Megestrol Acetate for Heavily Pretreated Metastatic Castration-Resistant Prostate Cancer: An Old Answer for a New Problem.

Prostate cancer is the most frequent malignant tumor in male. Despite its incidence increased in the last few years, the mortality is gradually decreasing, even in patients with metastatic prostate cancer (mPC). Unfortunately, prolongation of survival leads to the exhaustion of therapeutic chances. Therefore, patients with good performance status (PS) may remain out of further active treatments. We report the clinical case of a 71-year-old patient with symptomatic metastatic castration-resistant prostate cancer (mCRPC) and good PS who progressed after multiple treatments and started a hormonal therapy with megestrol acetate (MA). MA is a synthetic progestin used for treatment of mPC in 1990s since it was shown to have an antiandrogen activity. In our case, MA managed to overcome resistance to androgen receptor-targeted agents (ARTAs), getting a dramatic biochemical and radiological response and a rapid improvement of symptoms. Our clinical case shows that MA is an interesting therapeutic option especially in long-survivor patients with mCRPC and a long progression-free survival during ARTAs therapies.

Introduction

PC is the most frequent malignant tumor in male. Recently, incidence of PC that had greatly increased in the first years of 21st century is stable, especially in the 6th decade. However, PC mortality is gradually decreasing and 5-year survival is now 91.4%, especially thanks to advances in diagnosis and treatment [1].

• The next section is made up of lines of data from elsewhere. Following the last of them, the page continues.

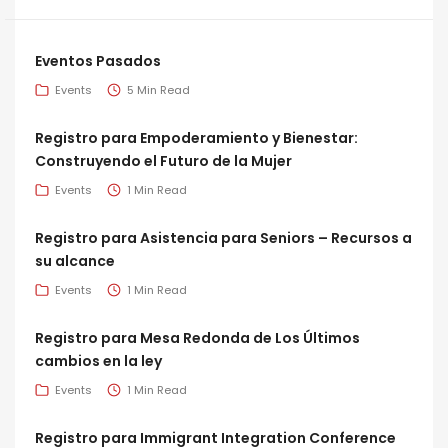
Eventos Pasados
Events
5 Min Read
Registro para Empoderamiento y Bienestar:
Construyendo el Futuro de la Mujer
Events
1 Min Read
Registro para Asistencia para Seniors – Recursos a
su alcance
Events
1 Min Read
Registro para Mesa Redonda de Los Últimos
cambios en la ley
Events
1 Min Read
Registro para Immigrant Integration Conference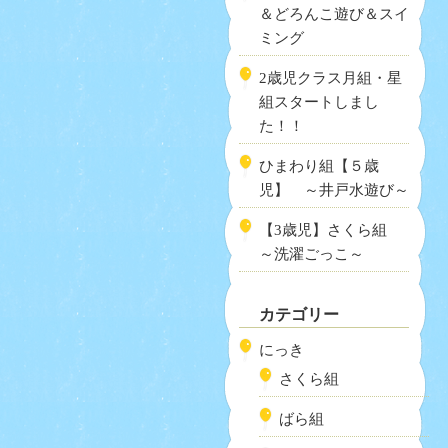
＆どろんこ遊び＆スイ
ミング
2歳児クラス月組・星
組スタートしまし
た！！
ひまわり組【５歳
児】 ～井戸水遊び～
【3歳児】さくら組
～洗濯ごっこ～
カテゴリー
にっき
さくら組
ばら組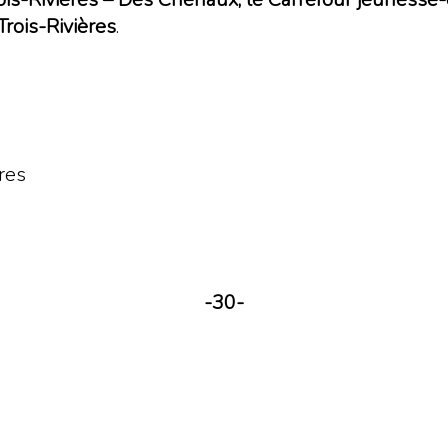
rois-Rivières
.
ères
-30-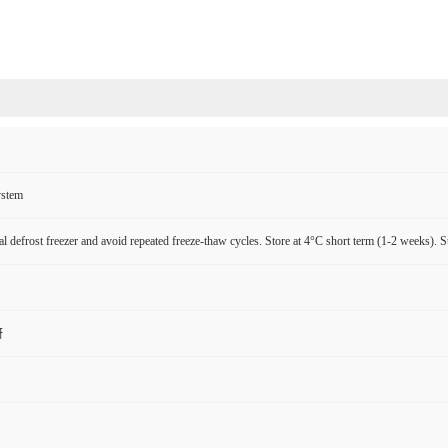
ystem
l defrost freezer and avoid repeated freeze-thaw cycles. Store at 4°C short term (1-2 weeks). S
研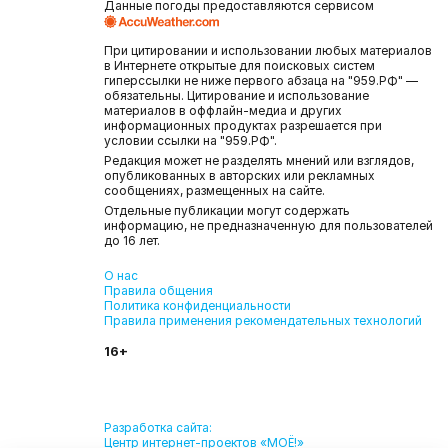
Данные погоды предоставляются сервисом
При цитировании и использовании любых материалов
в Интернете открытые для поисковых систем
гиперссылки не ниже первого абзаца на "959.РФ" —
обязательны. Цитирование и использование
материалов в оффлайн-медиа и других
информационных продуктах разрешается при
условии ссылки на "959.РФ".
Редакция может не разделять мнений или взглядов,
опубликованных в авторских или рекламных
сообщениях, размещенных на сайте.
Отдельные публикации могут содержать
информацию, не предназначенную для пользователей
до 16 лет.
О нас
Правила общения
Политика конфиденциальности
Правила применения рекомендательных технологий
16+
Разработка сайта:
Центр интернет-проектов «МОЁ!»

Also in metastatic prostate cancer (mPC), overall survival (OS) is now increasing. In the last few years, treatment of mPC has been widely revolutionized. Particularly, use of chemotherapy (docetaxel, cabazitaxel), androgen receptor-targeted agents (ARTAs) (abiraterone, enzalutamide), and radiometabolic therapy (radium-223) and combination of local and systemic treatments significatively prolonged OS of patients affected by metastatic castration-resistant prostate cancer (mCRPC). However, prolongation of survival of these patients sometimes leads to the exhaustion of therapeutic chances, despite they still have a good performance status (PS). We report clinical case of a patient with mCRPC progressing after multiple treatments, who started a hormonal therapy with megestrol acetate (MA), an old drug used for treatment of mPC in 1990s [1].

Case Presentation

In 2007, a 71-year-old Caucasian male, without significant comorbidities, was diagnosed with PC. He first presented with lower urinary tract symptoms and a high PSA (20 ng/mL). A subsequent prostatic biopsy revealed a high-grade (Gleason Score 8, 4 + 4) prostate adenocarcinoma.

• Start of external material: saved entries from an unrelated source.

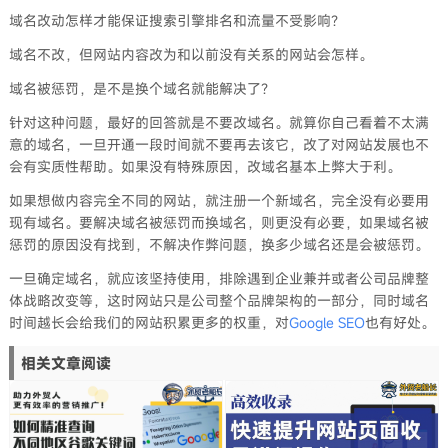
域名改动怎样才能保证搜索引擎排名和流量不受影响？
域名不改，但网站内容改为和以前没有关系的网站会怎样。
域名被惩罚，是不是换个域名就能解决了？
针对这种问题，最好的回答就是不要改域名。就算你自己看着不太满
意的域名，一旦开通一段时间就不要再去该它，改了对网站发展也不
会有实质性帮助。如果没有特殊原因，改域名基本上弊大于利。
如果想做内容完全不同的网站，就注册一个新域名，完全没有必要用
现有域名。要解决域名被惩罚而换域名，则更没有必要，如果域名被
惩罚的原因没有找到，不解决作弊问题，换多少域名还是会被惩罚。
一旦确定域名，就应该坚持使用，排除遇到企业兼并或者公司品牌整
体战略改变等，这时网站只是公司整个品牌架构的一部分，同时域名
时间越长会给我们的网站积累更多的权重，对
Google SEO
也有好处。
相关文章阅读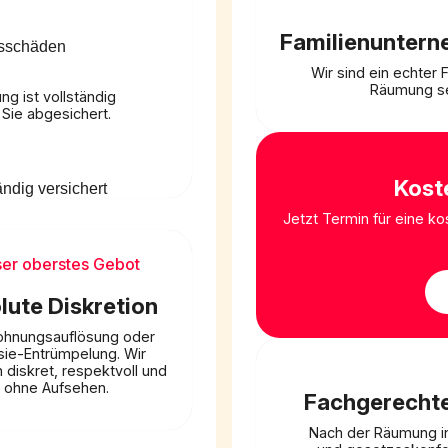
Familienuntern
Wir sind ein echter
Räumung se
g ist vollständig
 Sie abgesichert.
Kost
Jetzt Termin für eine k
er oberstes Gebot
lute Diskretion
hnungsauflösung oder
ie-Entrümpelung. Wir
 diskret, respektvoll und
ohne Aufsehen.
Fachgerecht
Nach der Räumung in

From October to December 2007, patient underwent radical radiotherapy (RT), totally delivering 78 Gy to prostate and seminal vesicles and 50 Gy to pelvis. Together with RT, he started androgen deprivation therapy (ADT). PSA nadired at 0.3 ng/mL.

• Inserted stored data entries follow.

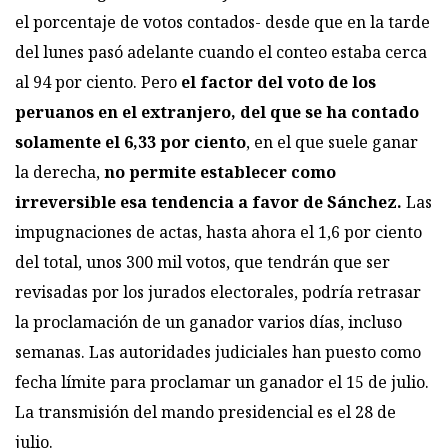
el porcentaje de votos contados- desde que en la tarde
del lunes pasó adelante cuando el conteo estaba cerca
al 94 por ciento. Pero
el factor del voto de los
peruanos en el extranjero, del que se ha contado
solamente el 6,33 por ciento
, en el que suele ganar
la derecha,
no permite establecer como
irreversible esa tendencia a favor de Sánchez.
Las
impugnaciones de actas, hasta ahora el 1,6 por ciento
del total, unos 300 mil votos, que tendrán que ser
revisadas por los jurados electorales, podría retrasar
la proclamación de un ganador varios días, incluso
semanas. Las autoridades judiciales han puesto como
fecha límite para proclamar un ganador el 15 de julio.
La transmisión del mando presidencial es el 28 de
julio.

In October 2009, PSA reached 3.19 ng/mL. Choline PET/TC showed a local relapse with lomboaortic and interaortocaval nodal metastases, so patient underwent RT from March to April 2010. A cumulative 45-Gy dose was given to prostate and pelvic lymph nodes with a 20-Gy boost to local relapse. He had a good response and in June 2010 PSA was 0.31 ng/mL.

In December 2011, under pharmacological castration, PSA increased to 4.13 ng/mL and choline PET/TC showed left laterocervical and supraclavicular metastatic lymph nodes. From February 2012, patient started a three-weekly docetaxel chemotherapy, which continued for twelve cycles together with ADT. In December 2012, choline PET/TC showed stable disease (SD) with 2.56-ng/mL PSA. Moreover, patient received a cumulative RT dose of 46.8 Gy on metastatic lymph nodes.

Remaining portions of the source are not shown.